Work item: Omit all pictures. Quote the lines from the one with "Rat und Begleitung (353, 211)" through the end of the listing below, exactly as they appear.

═════ The records

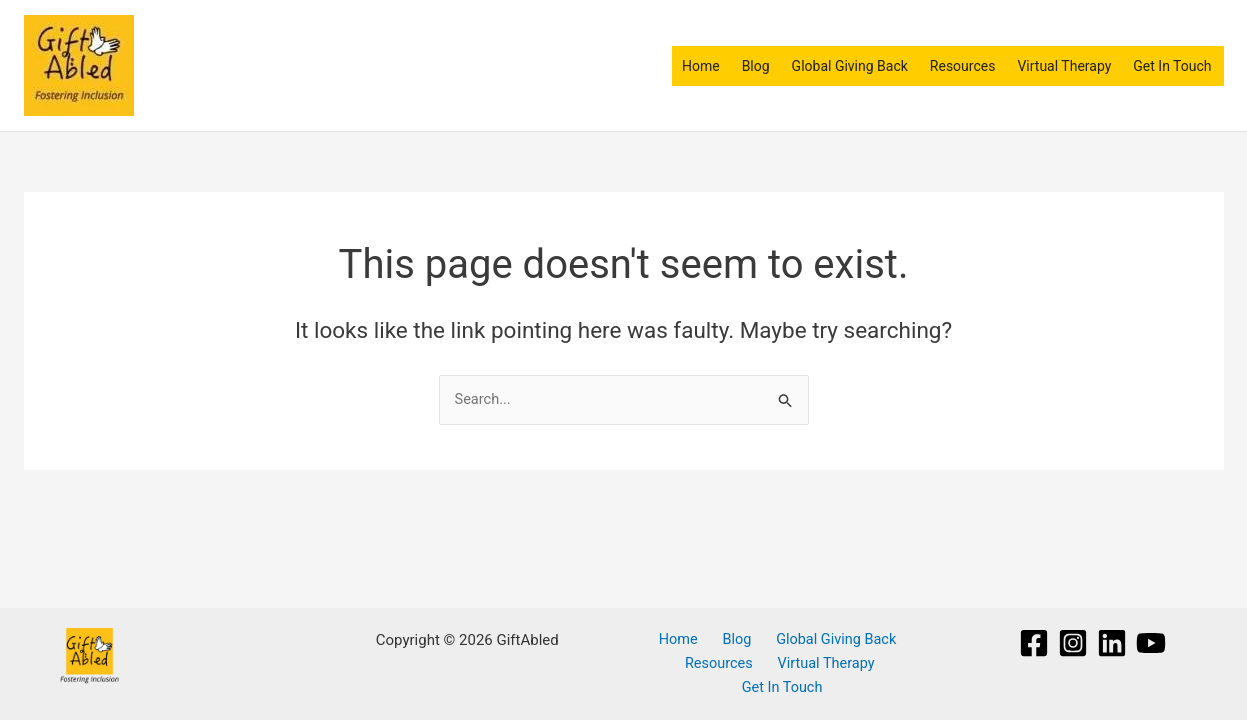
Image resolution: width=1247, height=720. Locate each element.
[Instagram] (1073, 641)
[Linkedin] (1112, 641)
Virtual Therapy (1064, 66)
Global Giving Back (850, 66)
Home (701, 66)
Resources (963, 66)
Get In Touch (1172, 66)
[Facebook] (1034, 641)
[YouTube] (1151, 641)
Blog (756, 66)
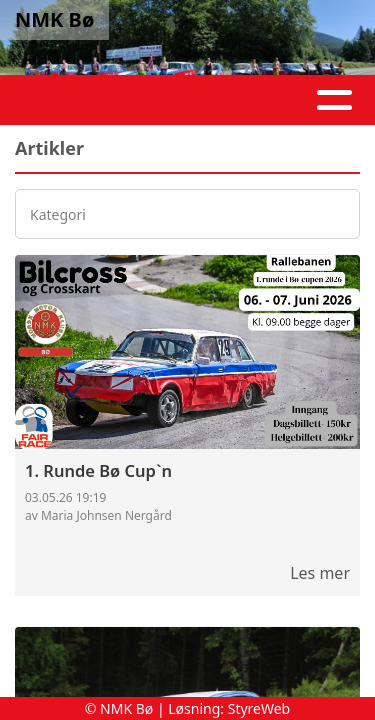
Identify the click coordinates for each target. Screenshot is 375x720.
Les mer (320, 573)
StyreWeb (259, 708)
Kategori (58, 214)
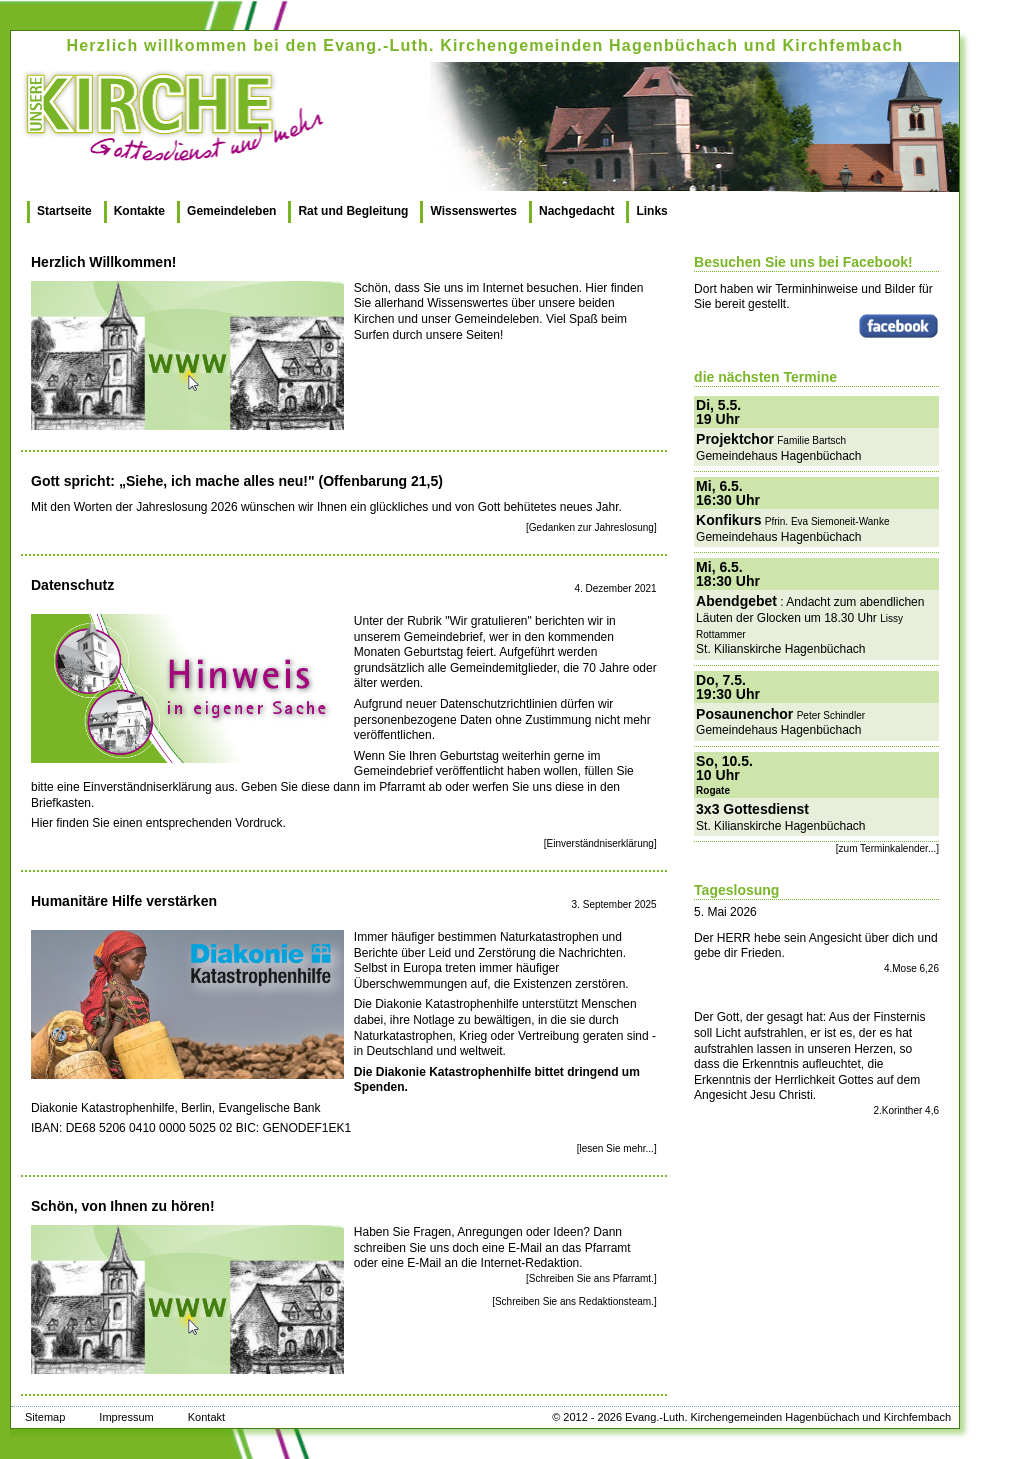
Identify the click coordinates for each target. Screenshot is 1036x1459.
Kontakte (139, 211)
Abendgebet (736, 601)
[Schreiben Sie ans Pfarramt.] (591, 1278)
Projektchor (735, 439)
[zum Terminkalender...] (887, 848)
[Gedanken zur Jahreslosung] (591, 527)
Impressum (126, 1417)
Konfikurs (728, 520)
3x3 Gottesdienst (752, 809)
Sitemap (45, 1417)
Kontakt (206, 1417)
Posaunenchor (744, 714)
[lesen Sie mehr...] (617, 1148)
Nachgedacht (576, 211)
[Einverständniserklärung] (600, 843)
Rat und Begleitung (353, 211)
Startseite (64, 211)
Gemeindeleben (231, 211)
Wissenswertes (473, 211)
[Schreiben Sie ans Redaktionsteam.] (574, 1301)
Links (651, 211)
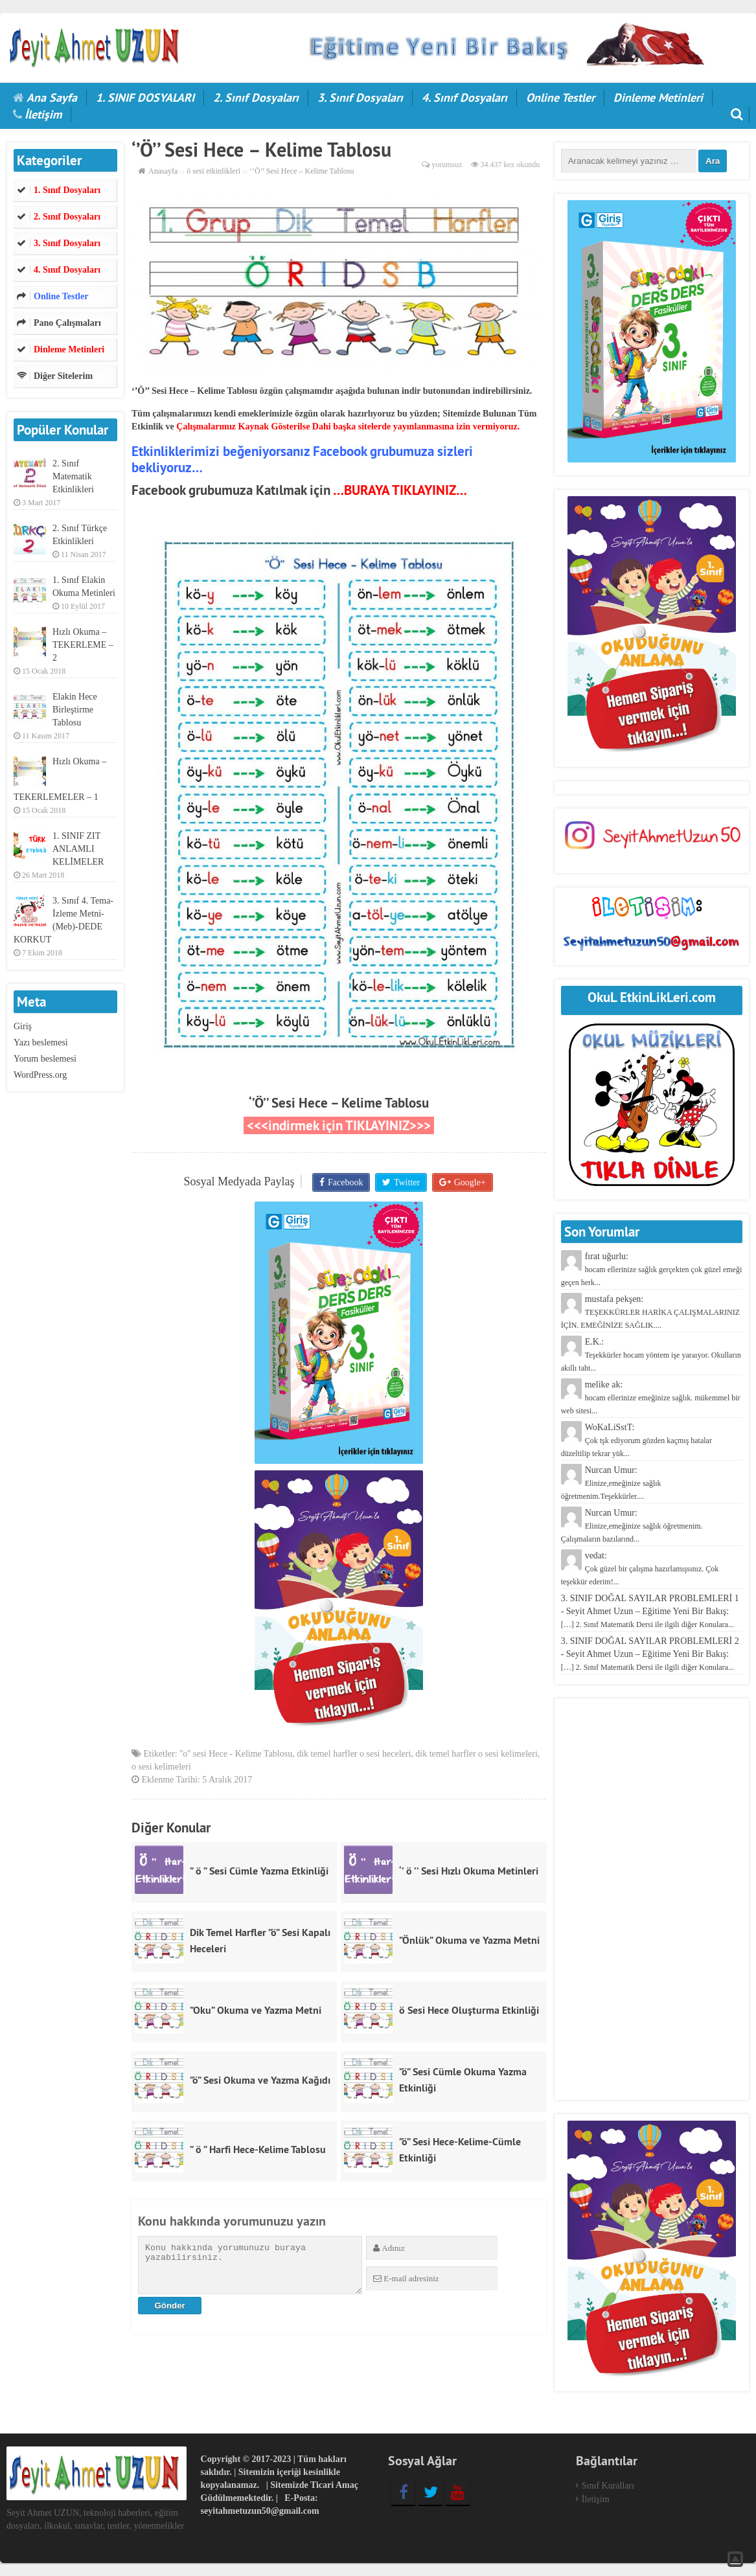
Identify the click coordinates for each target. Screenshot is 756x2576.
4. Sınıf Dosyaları (464, 97)
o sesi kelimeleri (161, 1767)
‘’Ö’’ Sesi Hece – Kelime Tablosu (339, 1102)
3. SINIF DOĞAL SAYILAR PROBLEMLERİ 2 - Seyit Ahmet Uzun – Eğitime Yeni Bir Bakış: (650, 1654)
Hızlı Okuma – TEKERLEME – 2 (82, 645)
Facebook (345, 1182)
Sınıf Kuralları (608, 2486)
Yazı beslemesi (41, 1042)
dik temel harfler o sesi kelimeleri (476, 1754)
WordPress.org (40, 1075)
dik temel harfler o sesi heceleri (354, 1754)
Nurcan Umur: (611, 1483)
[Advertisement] (651, 1899)
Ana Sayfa (52, 97)
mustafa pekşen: (650, 1312)
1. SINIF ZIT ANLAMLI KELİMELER (78, 849)
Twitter (407, 1182)
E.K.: (651, 1355)
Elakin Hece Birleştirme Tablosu (74, 709)
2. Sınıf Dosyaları (256, 97)
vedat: (640, 1568)
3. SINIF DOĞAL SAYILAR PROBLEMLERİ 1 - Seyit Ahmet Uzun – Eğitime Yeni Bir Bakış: (650, 1611)
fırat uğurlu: (651, 1269)
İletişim (43, 114)
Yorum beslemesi (45, 1059)
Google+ (470, 1182)
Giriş (23, 1026)
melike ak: (650, 1397)
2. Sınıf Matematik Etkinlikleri (73, 476)
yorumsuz (446, 164)
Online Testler (560, 97)
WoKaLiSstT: (636, 1440)
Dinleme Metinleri (658, 97)
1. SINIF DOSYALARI (145, 97)
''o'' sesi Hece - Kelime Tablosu (235, 1754)
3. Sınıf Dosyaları (360, 97)
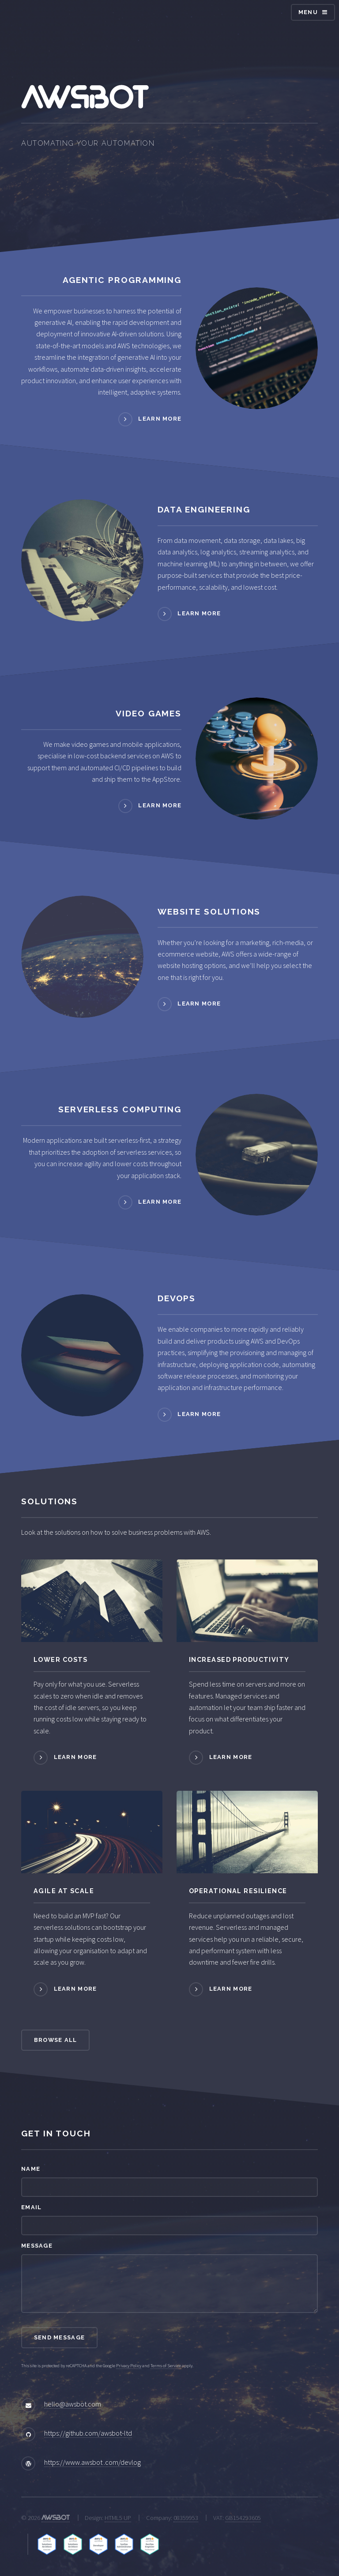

══════════

Task answer:
Rat und Begleitung (353, 211)
Startseite (64, 211)
Gemeindeleben (231, 211)
Wissenswertes (473, 211)
[Schreiben Sie ans Redaktionsteam.] (574, 1301)
Links (651, 211)
Identify the click coordinates for each target. Screenshot is 756x2576.
4. Sınıf Dosyaları (464, 97)
o sesi kelimeleri (161, 1767)
‘’Ö’’ Sesi Hece – Kelime Tablosu (339, 1102)
3. SINIF DOĞAL SAYILAR PROBLEMLERİ 2 - Seyit Ahmet Uzun – Eğitime Yeni Bir Bakış: (650, 1654)
Hızlı Okuma – TEKERLEME – 2 (82, 645)
Facebook (345, 1182)
Sınıf Kuralları (608, 2486)
Yazı beslemesi (41, 1042)
dik temel harfler o sesi kelimeleri (476, 1754)
WordPress.org (40, 1075)
dik temel harfler o sesi heceleri (354, 1754)
Nurcan Umur: (611, 1483)
[Advertisement] (651, 1899)
Ana Sayfa (52, 97)
mustafa pekşen: (650, 1312)
1. SINIF ZIT ANLAMLI KELİMELER (78, 849)
Twitter (407, 1182)
E.K.: (651, 1355)
Elakin Hece Birleştirme Tablosu (74, 709)
2. Sınıf Dosyaları (256, 97)
vedat: (640, 1568)
3. SINIF DOĞAL SAYILAR PROBLEMLERİ 1 - Seyit Ahmet Uzun – Eğitime Yeni Bir Bakış: (650, 1611)
fırat uğurlu: (651, 1269)
İletişim (43, 114)
Yorum beslemesi (45, 1059)
Google+ (470, 1182)
Giriş (23, 1026)
melike ak: (650, 1397)
2. Sınıf Matematik Etkinlikleri (73, 476)
yorumsuz (446, 164)
Online Testler (560, 97)
WoKaLiSstT: (636, 1440)
Dinleme Metinleri (658, 97)
1. SINIF DOSYALARI (145, 97)
''o'' sesi Hece - Kelime Tablosu (235, 1754)
3. Sınıf Dosyaları (360, 97)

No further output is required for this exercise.